Il laboratorio, grande all’incirca 300 metri quadri, nel comune di Morgano, era privo di ventilazione e uscite di sicurezza, oltre che carente dei più basilari requisiti igienico-sanitari e delle misure per il corretto smaltimento degli scarti di lavorazione, volte a prevenire incendi e tutelare l’incolumità dei lavoratori. Inoltre, è emersa anche l’assenza di illuminazione, visto che tutte le finestre erano oscurate da teli in tessuto, soluzione adottata per non mostrare che il laboratorio fosse attivo anche durante la notte.

L’amministratore della ditta è stato denunciato alla Procura di Treviso per violazione delle norme sulla prevenzione dei rischi nei luoghi di lavoro e per aver realizzato un deposito incontrollato di rifiuti speciali. Il sequestro d’urgenza, eseguito con il supporto del Comando Provinciale dei Vigili del Fuoco di Treviso, dello S.P.I.S.A.L. – ULSS 2 Marca Trevigiana, dell’ARPAV di Treviso, del personale tecnico del comune interessato e del Comando Intercomunale della polizia locale di Istrana e Morgano, è stato convalidato dal Tribunale di Treviso.

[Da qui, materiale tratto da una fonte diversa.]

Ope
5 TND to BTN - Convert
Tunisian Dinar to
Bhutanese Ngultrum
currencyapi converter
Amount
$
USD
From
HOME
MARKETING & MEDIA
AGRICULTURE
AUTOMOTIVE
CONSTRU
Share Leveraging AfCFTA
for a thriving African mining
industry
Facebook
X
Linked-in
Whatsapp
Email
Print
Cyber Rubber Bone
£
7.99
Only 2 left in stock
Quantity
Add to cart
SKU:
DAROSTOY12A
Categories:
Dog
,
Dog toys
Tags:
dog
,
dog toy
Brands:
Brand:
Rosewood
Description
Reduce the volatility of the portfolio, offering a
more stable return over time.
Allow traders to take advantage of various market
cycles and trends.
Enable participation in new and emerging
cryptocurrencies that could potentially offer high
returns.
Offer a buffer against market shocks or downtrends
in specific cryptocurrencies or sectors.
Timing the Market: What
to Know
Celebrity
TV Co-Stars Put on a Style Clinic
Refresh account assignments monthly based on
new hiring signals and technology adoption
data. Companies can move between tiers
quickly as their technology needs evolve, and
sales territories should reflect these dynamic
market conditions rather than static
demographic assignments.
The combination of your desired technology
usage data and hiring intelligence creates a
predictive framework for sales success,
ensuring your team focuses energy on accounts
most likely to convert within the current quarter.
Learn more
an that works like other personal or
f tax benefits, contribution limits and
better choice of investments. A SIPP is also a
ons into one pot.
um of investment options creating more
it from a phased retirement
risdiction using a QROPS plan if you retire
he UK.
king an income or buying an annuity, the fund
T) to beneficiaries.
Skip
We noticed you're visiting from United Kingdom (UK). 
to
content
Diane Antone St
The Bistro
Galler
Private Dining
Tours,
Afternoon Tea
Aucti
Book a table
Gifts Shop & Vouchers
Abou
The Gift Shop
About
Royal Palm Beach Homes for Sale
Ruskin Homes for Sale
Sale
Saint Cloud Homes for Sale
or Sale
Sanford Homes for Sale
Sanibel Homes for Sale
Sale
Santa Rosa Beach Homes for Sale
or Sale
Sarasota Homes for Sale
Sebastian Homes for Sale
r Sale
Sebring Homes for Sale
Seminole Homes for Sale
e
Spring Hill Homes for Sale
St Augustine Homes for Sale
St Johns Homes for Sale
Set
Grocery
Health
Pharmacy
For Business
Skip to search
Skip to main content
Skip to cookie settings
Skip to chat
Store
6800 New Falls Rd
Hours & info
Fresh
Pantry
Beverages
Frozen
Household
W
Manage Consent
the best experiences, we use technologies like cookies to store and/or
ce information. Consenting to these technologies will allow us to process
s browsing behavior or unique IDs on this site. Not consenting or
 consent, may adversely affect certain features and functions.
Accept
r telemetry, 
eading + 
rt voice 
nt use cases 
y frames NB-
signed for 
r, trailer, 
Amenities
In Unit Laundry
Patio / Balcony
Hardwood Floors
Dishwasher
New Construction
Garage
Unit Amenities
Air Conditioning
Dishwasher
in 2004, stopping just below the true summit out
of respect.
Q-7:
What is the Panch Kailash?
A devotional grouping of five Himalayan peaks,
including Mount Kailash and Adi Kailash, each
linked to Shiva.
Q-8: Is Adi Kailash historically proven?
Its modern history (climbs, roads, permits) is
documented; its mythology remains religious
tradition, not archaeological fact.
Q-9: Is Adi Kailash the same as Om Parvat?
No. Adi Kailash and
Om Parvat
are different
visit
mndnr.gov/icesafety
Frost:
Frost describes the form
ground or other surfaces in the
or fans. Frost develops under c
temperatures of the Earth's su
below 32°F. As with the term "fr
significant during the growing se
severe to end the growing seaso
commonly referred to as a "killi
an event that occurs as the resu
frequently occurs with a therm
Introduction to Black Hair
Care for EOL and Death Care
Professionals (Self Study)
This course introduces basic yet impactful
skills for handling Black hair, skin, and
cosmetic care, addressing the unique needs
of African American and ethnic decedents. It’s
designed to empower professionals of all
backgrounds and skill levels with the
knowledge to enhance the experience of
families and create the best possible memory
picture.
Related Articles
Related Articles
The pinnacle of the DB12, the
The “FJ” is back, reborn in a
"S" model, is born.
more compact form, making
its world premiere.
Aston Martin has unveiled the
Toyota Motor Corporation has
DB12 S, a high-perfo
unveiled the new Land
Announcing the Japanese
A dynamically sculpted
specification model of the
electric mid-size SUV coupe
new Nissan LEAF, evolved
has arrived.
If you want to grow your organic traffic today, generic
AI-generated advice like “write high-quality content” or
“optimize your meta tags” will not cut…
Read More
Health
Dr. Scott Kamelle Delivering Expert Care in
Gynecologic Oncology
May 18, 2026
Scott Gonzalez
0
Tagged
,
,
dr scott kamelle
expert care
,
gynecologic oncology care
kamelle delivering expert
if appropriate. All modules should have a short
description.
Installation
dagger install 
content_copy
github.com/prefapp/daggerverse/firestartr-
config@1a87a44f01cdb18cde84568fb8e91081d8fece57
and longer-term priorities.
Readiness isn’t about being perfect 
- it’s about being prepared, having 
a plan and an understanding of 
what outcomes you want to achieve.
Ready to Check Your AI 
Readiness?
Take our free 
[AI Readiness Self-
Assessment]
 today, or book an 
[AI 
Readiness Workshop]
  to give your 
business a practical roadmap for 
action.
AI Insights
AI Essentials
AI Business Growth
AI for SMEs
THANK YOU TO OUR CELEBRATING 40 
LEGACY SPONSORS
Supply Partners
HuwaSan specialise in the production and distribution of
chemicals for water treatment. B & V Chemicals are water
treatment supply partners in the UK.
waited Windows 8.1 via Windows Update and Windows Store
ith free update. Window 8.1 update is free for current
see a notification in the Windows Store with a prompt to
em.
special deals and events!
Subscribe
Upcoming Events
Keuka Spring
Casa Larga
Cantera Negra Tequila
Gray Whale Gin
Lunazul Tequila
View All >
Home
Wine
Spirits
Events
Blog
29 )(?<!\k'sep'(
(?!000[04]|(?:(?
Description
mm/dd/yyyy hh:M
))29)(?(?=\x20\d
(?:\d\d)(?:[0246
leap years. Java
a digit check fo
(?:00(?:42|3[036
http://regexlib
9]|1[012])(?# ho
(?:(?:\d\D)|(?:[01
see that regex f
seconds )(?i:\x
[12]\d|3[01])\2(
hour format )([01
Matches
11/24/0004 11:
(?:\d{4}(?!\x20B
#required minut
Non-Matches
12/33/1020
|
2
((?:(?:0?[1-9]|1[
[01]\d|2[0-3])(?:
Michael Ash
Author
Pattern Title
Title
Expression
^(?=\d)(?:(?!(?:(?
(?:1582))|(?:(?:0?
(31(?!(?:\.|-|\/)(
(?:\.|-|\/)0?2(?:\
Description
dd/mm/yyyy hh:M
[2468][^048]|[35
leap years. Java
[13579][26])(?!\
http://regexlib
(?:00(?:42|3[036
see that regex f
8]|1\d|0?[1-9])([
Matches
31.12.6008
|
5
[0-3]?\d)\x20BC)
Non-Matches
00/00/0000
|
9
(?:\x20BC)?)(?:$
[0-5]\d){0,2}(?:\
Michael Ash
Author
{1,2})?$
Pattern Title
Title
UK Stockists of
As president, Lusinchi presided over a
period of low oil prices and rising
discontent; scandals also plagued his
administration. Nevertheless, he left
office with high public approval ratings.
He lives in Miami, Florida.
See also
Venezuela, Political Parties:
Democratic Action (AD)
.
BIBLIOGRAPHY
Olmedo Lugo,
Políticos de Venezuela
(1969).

Dal 2009 in poi, diverse aziende si sono succedute nell’occuparsi delle produzioni tessili, sempre maturando grandi debiti con il Fisco. L’ultima era stata costituita nell’agosto 2009. Vere e proprie imprese “Apri e chiudi”, che dopo essere diventate insolventi con l’Amministrazione hanno trasferito il personale e i macchinari nella successiva impresa costruita “ad hoc”, continuando a operare con gli stessi clienti e fornitori, cambiando solo nome e partita Iva. In 13 anni, il debito con l’erario ammonta a quasi 3 milioni di euro.